The government has indicated it will be "a light-touch process"; as a starting point it "is inclined to suggest [the modified dismissal process] should consist of holding a meeting with the employee to explain the concerns about their performance (at which the employee could choose to be accompanied by a trade union representative or a colleague)".
Employers will still be able to operate shorter contractual probationary periods. However, once the qualifying period is removed, an employer will need to establish a "fair reason" and follow the modified procedure or fair procedure under ordinary principles to avoid unfair dismissal liability.
An amendment to the Bill introduces a special compensation regime for employees unfairly dismissed during this "initial period".
- Impact
Under current principles, employees made redundant during the initial period would have a right not to be unfairly dismissed, once the qualifying period is removed. The current wording of the Employment Rights Bill also suggests that this will also be the case on dismissals for some other substantial reason which do not relate to the employee.
The modified procedure does not apply to claims falling within the existing automatic unfair dismissal rules where there is no qualifying service requirement, such as whistleblowing.

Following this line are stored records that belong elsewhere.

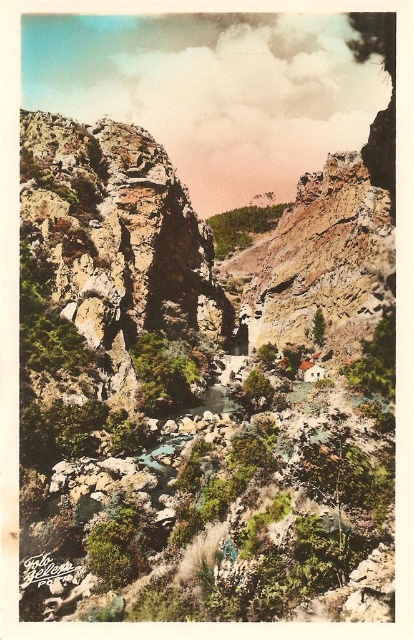 Does green leafy shrubs at center have a greater width compared to green leafy trees at center?

No.

The image size is (414, 640). Describe the element at coordinates (161, 376) in the screenshot. I see `green leafy shrubs at center` at that location.

Image resolution: width=414 pixels, height=640 pixels. I want to click on green leafy shrubs at center, so click(161, 376). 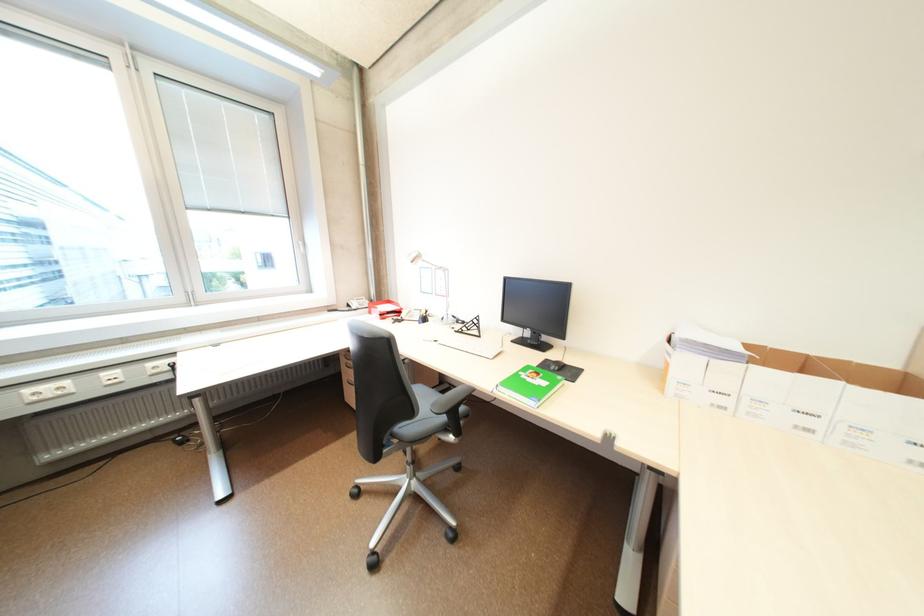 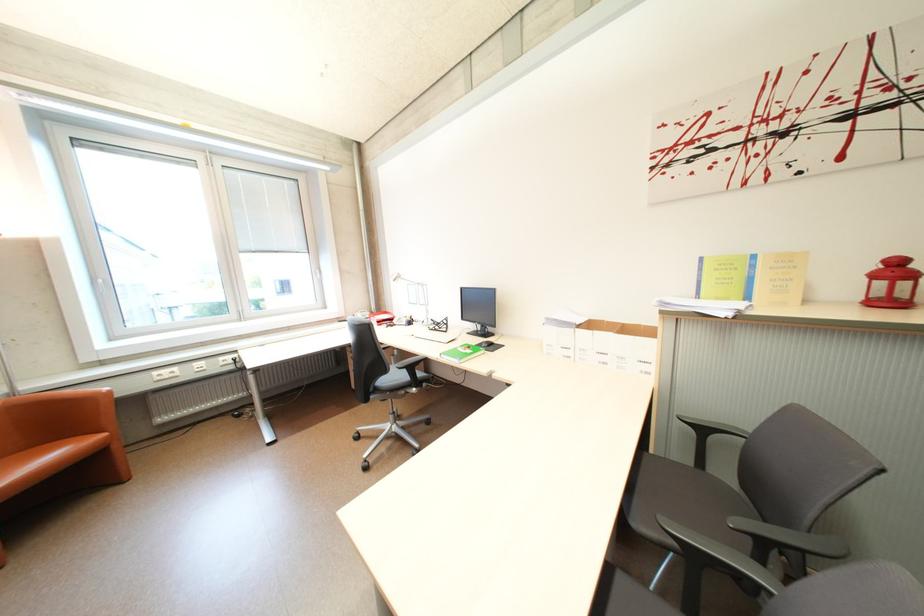 In a continuous first-person perspective shot, in which direction is the camera moving?

The cameraman moved toward right, backward.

No unfair dismissal protection for employees who have not yet started work

Employees will not have unfair dismissal protection until they have started work, unless the dismissal is for an automatically unfair reason. Some exceptions apply.
Implementation status
- Part of the Employment Rights Bill
- Expected in force 2027.
- Action
Review recruitment processes and ensure managers are trained on when unfair dismissal rules apply, and the relevant legal considerations i.e. will the new modified process (see below) or a fair process under existing principles apply. Managers should also be alert to the risks of automatic unfair dismissal claims.
- In detail
Employees will not have unfair dismissal protection until they have started work, unless the dismissal is for an automatically unfair reason. A number of exceptions apply.
An amendment has also been proposed to Bill the government is also proposing a provision to ensure that a dismissal for failing to agree to a variation of contract will not apply to the dismissal of an employee where that employee has not yet started work.
- Impact
At the moment as employees in general need two years' service to bring an unfair dismissal claim, where an employer withdraws an offer of employment or the relationship between the employer and an individual is otherwise ended before they commence employment, an individual will only potentially have a claim for breach of contract, discrimination or where they can potentially bring themselves within one of the applicable automatic unfair dismissal grounds.
Restrictions on changing terms and conditions (fire and re-hire)

The government is seeking to end the "unscrupulous" practice of fire and re-hire. The Bill originally provided that it would be automatically unfair to dismiss an employee for not agreeing to a variation of their contract or where a variation is proposed to allow for an employer to re-hire the employee or someone else to carry out substantially the same job on a varied contract with an exception where an employer could show that the variation of contract was because of "financial difficulties" affecting its ability to carry on the business and it could not have "reasonably avoided" making the variation.
These initial proposals have been significantly amended to restrict the circumstances where a dismissal will be automatically unfair; however, additional obligations will also apply where the circumstances fall outside those to where a dismissal would be automatically unfair (unless the financial difficulties exemption applies).
Implementation status
- Part of the Employment Rights Bill
- Consultation expected autumn 2025. Further detail expected in regulations (and amendments to the current Code of Practice where it is retained)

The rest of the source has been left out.